I'm sure you've heard the album "Breakfast in America," by Supertramp, from 1979. The English progressive-art rock-pop band made an album that was one you just had to have, because it had great tunes like "The Logical Song" and "Breakfast in America" and "Goodbye Stranger" and "Take The Long Way Home."
It sold a bazillion records for A&M Records, it's the biggest selling English language in the history of France, and it won two Grammy Awards in 1980.
And yet, you haven't played your copy lately. Probably the last time anyone dragged the worn old vinyl record out of its jacket was in the early 90's, when Jan and Fred came over that night to talk about Fred's new job with that dot.com outfit out of Cleveland. Of course, who could have foreseen how that was going to turn out?

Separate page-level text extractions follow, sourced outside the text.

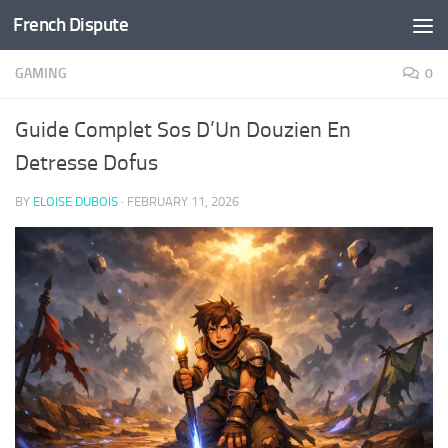
French Dispute
Skip to content
GAMING
0
Guide Complet Sos D’Un Douzien En
Detresse Dofus
BY
ELOISE DUBOIS
·
FEBRUARY 11, 2026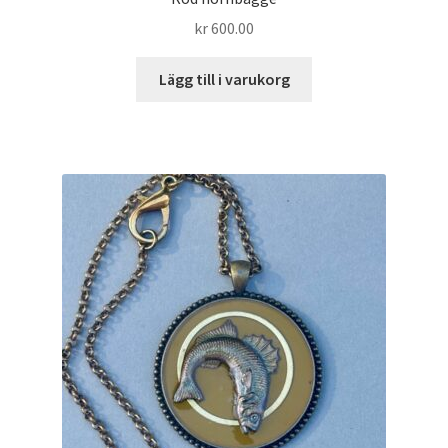
kr
600.00
Lägg till i varukorg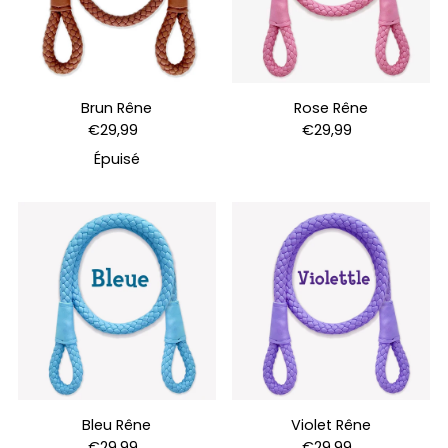
Brun Rêne
Rose Rêne
€29,99
€29,99
Épuisé
Bleu Rêne
Violet Rêne
€29,99
€29,99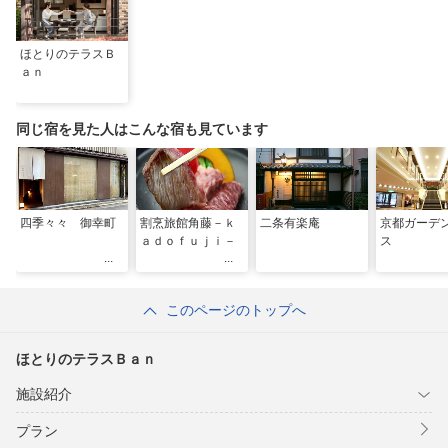
ほとりのテラスＢ
ａｎ
同じ宿を見た人はこんな宿も見ています
四季々々 御幸町
割烹旅館角藤－ｋ
二条有楽庵
京都ガーデ
ａｄｏｆｕｊｉ－
ス
このページのトップへ
ほとりのテラスＢａｎ
施設紹介
プラン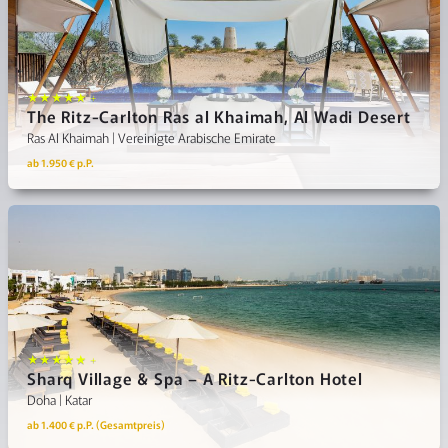
★★★★★ +
The Ritz-Carlton Ras al Khaimah, Al Wadi Desert
Ras Al Khaimah | Vereinigte Arabische Emirate
ab 1.950 € p.P.
★★★★★ +
Sharq Village & Spa – A Ritz-Carlton Hotel
Doha | Katar
ab 1.400 € p.P. (Gesamtpreis)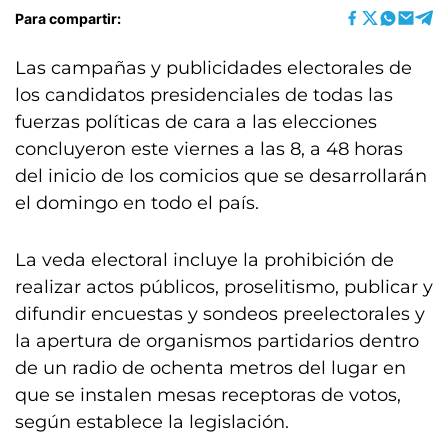
Para compartir:
Las campañas y publicidades electorales de
los candidatos presidenciales de todas las
fuerzas políticas de cara a las elecciones
concluyeron este viernes a las 8, a 48 horas
del inicio de los comicios que se desarrollarán
el domingo en todo el país.
La veda electoral incluye la prohibición de
realizar actos públicos, proselitismo, publicar y
difundir encuestas y sondeos preelectorales y
la apertura de organismos partidarios dentro
de un radio de ochenta metros del lugar en
que se instalen mesas receptoras de votos,
según establece la legislación.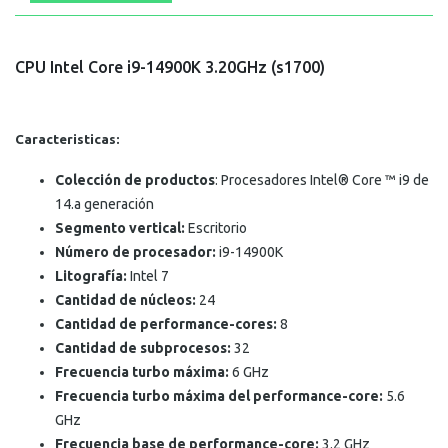
CPU Intel Core i9-14900K 3.20GHz (s1700)
Caracteristicas:
Colección de productos
: Procesadores Intel® Core ™ i9 de
14.a generación
Segmento vertical:
Escritorio
Número de procesador:
i9-14900K
Litografía:
Intel 7
Cantidad de núcleos:
24
Cantidad de performance-cores:
8
Cantidad de subprocesos:
32
Frecuencia turbo máxima:
6 GHz
Frecuencia turbo máxima del performance-core:
5.6
GHz
Frecuencia base de performance-core:
3.2 GHz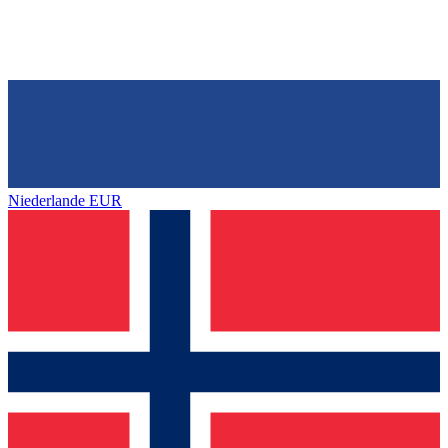
Niederlande
EUR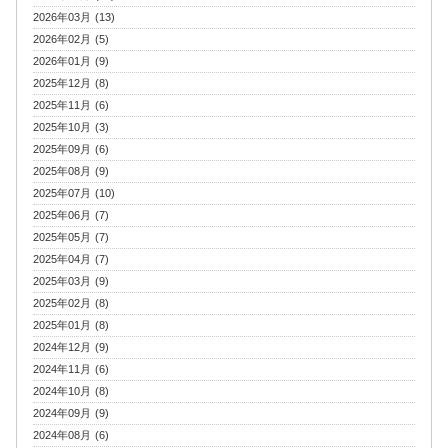
2026年03月 (13)
2026年02月 (5)
2026年01月 (9)
2025年12月 (8)
2025年11月 (6)
2025年10月 (3)
2025年09月 (6)
2025年08月 (9)
2025年07月 (10)
2025年06月 (7)
2025年05月 (7)
2025年04月 (7)
2025年03月 (9)
2025年02月 (8)
2025年01月 (8)
2024年12月 (9)
2024年11月 (6)
2024年10月 (8)
2024年09月 (9)
2024年08月 (6)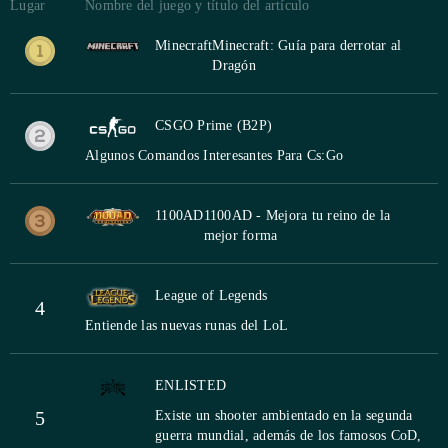
Lugar
Nombre del juego y título del artículo
Minecraft
Minecraft: Guía para derrotar al
Dragón
CSGO Prime (B2P)
Algunos Comandos Interesantes Para Cs:Go
1100AD
1100AD - Mejora tu reino de la
mejor forma
League of Legends
4
Entiende las nuevas runas del LoL
ENLISTED
5
Existe un shooter ambientado en la segunda
guerra mundial, además de los famosos CoD,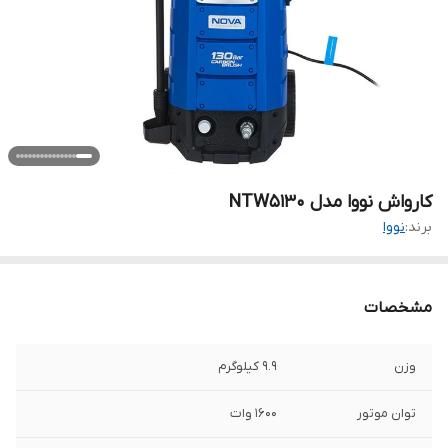
کارواش نووا مدل NTW5130
برند:
نووا
مشخصات
وزن
9.9 کیلوگرم
توان موتور
1600 وات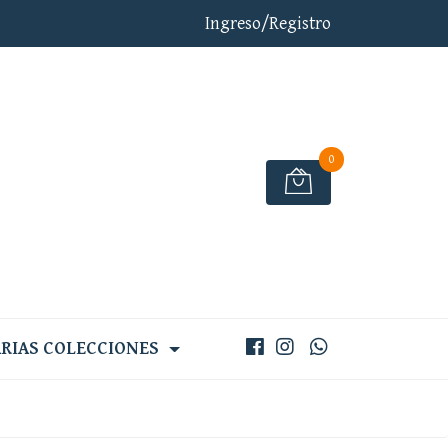
Ingreso/Registro
0
RIAS COLECCIONES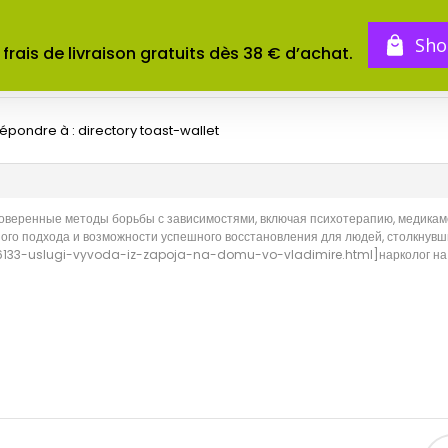
BOUTIQUE
TOMES
CONCOURS
Sho
 frais de livraison gratuits dès 38 € d’achat.
épondre à : directory toast-wallet
оверенные методы борьбы с зависимостями, включая психотерапию, медикам
ого подхода и возможности успешного восстановления для людей, столкнувш
o/126133-uslugi-vyvoda-iz-zapoja-na-domu-vo-vladimire.html]нарколог на 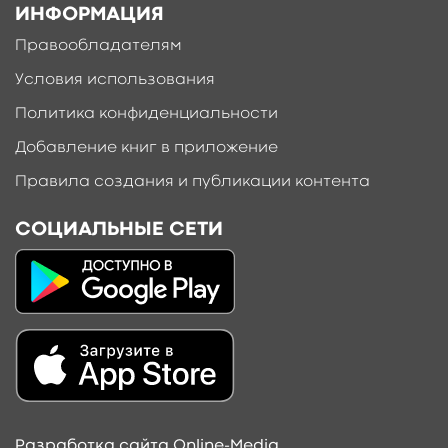
ИНФОРМАЦИЯ
Правообладателям
Условия использования
Политика конфиденциальности
Добавление книг в приложение
Правила создания и публикации контента
СОЦИАЛЬНЫЕ СЕТИ
Разработка сайта Online-Media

And Fred says to this day that he is just as happy teaching Driver Education down at U-Driv-Urself as he would be at, say, Apple or Samsung. Who needs the pressure?
That was really the last time you thought about that ancient record, with the picture of the diner waitress "Libby," holding a tall glass of orange juice, in place of the Statue of Liberty in an illustrated New York City. It all seemed like a tribute to the great tradition of Breakfasts in America, and then someone named David Icke, a former English soccer player who now sponsors wacky conspiracy theories, put out his claim that the album serves to prove that way back in the latter part of 1978, while the band was recording the album in Los Angeles, people were already planning the 9/11/01 attacks on America, and this album jacket proves it.
A member of the Icke Forum, "Eve", wisely points out:
"Album came out in 1979," it reads.
"9/11 was served with breakfast...not to mention the everyday fight for freedom: "Breakfast In America."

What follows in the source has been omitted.